おばあさま、中山みきの話をします。
おばあさまの話は喩えなのよね。
だから少し聞いただけではなんのことなのかわからない。
おばあさまが書き遺した『書き物』もそう。
「おふでさき」と呼ばれているわね。
喩えであらわされているの。
だからすごく難しい。
飯降のおじいさまの言葉も超絶難解ね。
あれを言葉から解釈しようとしても無理よ。
何通りも解釈が生じて、どうとでも言えてしまうから。
で、その喩え話ね。
何をあらわしているか。
それは人の心のこと。
大工とか棟梁と言っても、本当の言いたいことはかたちある世界のことではない。
掛詞(かけことば)のようなものとも言えるわね。
この世界のことのように見せて、実は真の意味が隠されているというような。
神の国は心を通してのみ理解できる。
心がそれぞれにあるように見えるのがこの世界というもの。
心は精神世界につながる私たちの本質。
この世界に生きる私たちの悩みは突き詰めると人間関係の悩みになります。
どれだけ複雑に見えてもそれしかないんです。
この世界を語るということは、人間を人間たらしめている心について語ることになる。
科学も量子論に至ってそうなりましたね。
哲学、科学、宗教は存在の本質を問うという意味で同じことを見つめている、ということを私たちは理解するようになった。
知覚の領域を越える世界のこと。
どの学問も、領域も最後はそこに行き当たる。
それが私たちの真実です。
知覚とは、
「目で見える」
「手で触れられる」
「音として聴こえる」
「味がする」
「匂いがする」
そのような感覚のこと。
そのような感覚は身体的なもので、身体には脳も含まれます。
心は脳の働きのことではないんです。
心は知覚では捉えられない。
だから喩えにして話をしたのね。
人間のあざなさというのは、
知覚できない精神をかたちあるものにしたいと願うこと。
知覚したいと望んでしまうのよね。
深層心理にある『虚無の思念』といったところね。
それがおばあさまが語った『ほこり』よ。
ほこりは道徳的な悪のことではない、と理解するのがおすすめ。
ご存知かもしれないけど。
東アジアで道徳といえば儒教道徳のこと。
『儒教』という言葉すら出てこないくらい社会に馴染んでしまったけど、儒教はこの世界の真実をあらわしているものではない。
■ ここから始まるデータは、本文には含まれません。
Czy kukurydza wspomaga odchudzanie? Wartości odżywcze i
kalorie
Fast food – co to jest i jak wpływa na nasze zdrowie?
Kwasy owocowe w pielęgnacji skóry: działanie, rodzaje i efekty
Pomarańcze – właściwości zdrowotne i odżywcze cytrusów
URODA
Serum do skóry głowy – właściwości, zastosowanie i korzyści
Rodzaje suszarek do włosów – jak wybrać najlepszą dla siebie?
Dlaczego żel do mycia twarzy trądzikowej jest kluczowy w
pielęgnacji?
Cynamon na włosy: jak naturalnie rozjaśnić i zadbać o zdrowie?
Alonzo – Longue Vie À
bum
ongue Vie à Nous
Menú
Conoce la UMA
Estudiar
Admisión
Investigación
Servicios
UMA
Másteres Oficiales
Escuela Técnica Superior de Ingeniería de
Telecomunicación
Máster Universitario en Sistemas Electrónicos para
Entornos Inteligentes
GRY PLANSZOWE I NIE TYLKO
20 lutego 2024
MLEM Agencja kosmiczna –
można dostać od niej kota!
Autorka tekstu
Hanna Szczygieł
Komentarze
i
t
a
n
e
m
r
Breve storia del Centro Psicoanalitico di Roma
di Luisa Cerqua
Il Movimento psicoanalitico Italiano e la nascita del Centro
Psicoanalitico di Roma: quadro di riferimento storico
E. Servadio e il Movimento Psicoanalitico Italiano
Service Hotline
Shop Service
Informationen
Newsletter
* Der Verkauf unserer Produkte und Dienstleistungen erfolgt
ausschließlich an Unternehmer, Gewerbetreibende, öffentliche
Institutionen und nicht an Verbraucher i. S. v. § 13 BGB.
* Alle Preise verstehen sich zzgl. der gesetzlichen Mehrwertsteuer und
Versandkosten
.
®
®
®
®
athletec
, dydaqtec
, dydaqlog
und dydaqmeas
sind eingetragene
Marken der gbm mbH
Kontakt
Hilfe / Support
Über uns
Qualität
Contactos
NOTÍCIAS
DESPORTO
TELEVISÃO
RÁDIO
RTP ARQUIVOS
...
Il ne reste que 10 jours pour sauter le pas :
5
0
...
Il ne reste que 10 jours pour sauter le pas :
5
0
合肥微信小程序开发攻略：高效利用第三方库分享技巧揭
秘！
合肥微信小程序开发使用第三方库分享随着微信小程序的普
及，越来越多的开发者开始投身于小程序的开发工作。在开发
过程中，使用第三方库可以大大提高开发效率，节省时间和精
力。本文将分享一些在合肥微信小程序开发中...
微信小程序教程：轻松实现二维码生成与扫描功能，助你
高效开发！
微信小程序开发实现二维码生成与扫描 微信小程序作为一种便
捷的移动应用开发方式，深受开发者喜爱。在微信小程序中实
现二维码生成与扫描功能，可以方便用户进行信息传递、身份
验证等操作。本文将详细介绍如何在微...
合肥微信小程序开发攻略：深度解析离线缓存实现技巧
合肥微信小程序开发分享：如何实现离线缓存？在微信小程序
孔子が自分の幻想を投影して作った考えで、それが集団的自我の中に溶けこんでしまったものなの。
『集団的自我』は『虚無の思念』をもたらす私たちの無意識。
儒教的思考の何がまずいって、知覚の世界の中に心を閉じ込めてしまうのね。
この世界の真実は『大いなるひとつ』なのに、この世界を分離したものだと定義するから。
人を精神の牢獄に閉じ込めるようなもの。
この世界における差別思想のもとであり、それがもたらす人々の精神の混乱は『儒毒』とも言われる。
日本では朱子学として江戸時代に武士たちから一般社会に広まった。
おばあさまが、
「このみちに学問いらん」
と言ったのは有名な話よね。
この『学問』とは、
「悟りには特別の教養は必要ない」
という意味と、
「世間一般の学問だった朱子学の否定」
という意味があるの。
このことを理解していた人は少なかった。
というか大半の人は理解できないのね、今も。
だから、儒教道徳とおばあさまの教えを混ぜてしまって、しかもそれに気がつかないでいるのよ。
もうそろそろ目覚めてもいいと思う。
蛇足だけれど、
そもそも「おやさま」という呼び方も儒教的な感じが、私にはするわ。
おばあさまのもとに集まって来た人たちは、親しみを込めて
「おやさん」
と呼んでいた。
「おとうさん」「おかあさん」と親を呼ぶように。
『おやさん』
ね。
自然とそうなってたのよ。
『おやさま』
なんてね。
改まってね。
ちょっとよそよそしい感じ。
まあ、
「お父さま」「お母さま」
と呼ぶのが自然だという人もあるかもしれないから好きにすればいいけどね。
誰をどう呼ぶかなんて、それぞれのことよね。
『ここはこの世の極楽』
「ここ」とは
心のこと。
今ここにいて、
感じている、
『私たちの心』
そのなかに極楽、すなわち最高の幸せはある。
それをおばあさまーー中山みきは、教えてくれたのね。
儒教が教える「目上の人」として、おばあさまのことを感じなければならないのではないわ。
あのころ、みんなが「おやさん」と言って慕ったように。
あなたが心の中で感じればいい。
それをおばあさまも望んでいるのよ。